WHAT IS EXPECTED —
Look through the entries below and count the lines with "öljyjen" in them; the reply is the number alone.

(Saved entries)

Segment Open

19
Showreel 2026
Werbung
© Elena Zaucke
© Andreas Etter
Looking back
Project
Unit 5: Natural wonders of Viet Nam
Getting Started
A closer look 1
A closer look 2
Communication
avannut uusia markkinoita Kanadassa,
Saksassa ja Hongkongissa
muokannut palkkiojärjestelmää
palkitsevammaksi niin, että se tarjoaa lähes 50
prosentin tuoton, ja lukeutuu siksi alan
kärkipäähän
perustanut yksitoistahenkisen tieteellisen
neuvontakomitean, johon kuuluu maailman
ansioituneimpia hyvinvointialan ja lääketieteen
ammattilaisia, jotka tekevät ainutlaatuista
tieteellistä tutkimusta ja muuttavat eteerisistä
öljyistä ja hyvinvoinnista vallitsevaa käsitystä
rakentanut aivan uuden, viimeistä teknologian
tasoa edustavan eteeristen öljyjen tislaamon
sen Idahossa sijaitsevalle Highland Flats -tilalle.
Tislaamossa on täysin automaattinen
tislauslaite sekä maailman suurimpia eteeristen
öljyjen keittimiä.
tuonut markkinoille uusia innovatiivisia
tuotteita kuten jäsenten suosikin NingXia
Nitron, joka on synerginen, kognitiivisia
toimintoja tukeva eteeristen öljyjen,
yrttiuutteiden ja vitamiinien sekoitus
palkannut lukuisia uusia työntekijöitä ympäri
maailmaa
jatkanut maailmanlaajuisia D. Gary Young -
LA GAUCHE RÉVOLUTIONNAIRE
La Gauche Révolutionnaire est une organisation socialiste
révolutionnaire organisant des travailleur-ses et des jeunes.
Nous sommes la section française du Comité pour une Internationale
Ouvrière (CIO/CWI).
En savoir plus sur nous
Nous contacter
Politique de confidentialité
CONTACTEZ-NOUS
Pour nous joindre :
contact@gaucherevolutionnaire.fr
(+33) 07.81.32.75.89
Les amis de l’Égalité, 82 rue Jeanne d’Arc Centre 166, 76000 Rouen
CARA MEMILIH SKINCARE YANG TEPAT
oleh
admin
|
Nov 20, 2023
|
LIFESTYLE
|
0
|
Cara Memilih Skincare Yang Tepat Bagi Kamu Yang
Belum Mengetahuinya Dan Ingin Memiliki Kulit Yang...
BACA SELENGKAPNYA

Segment Closed

EXPECTED ANSWER —
3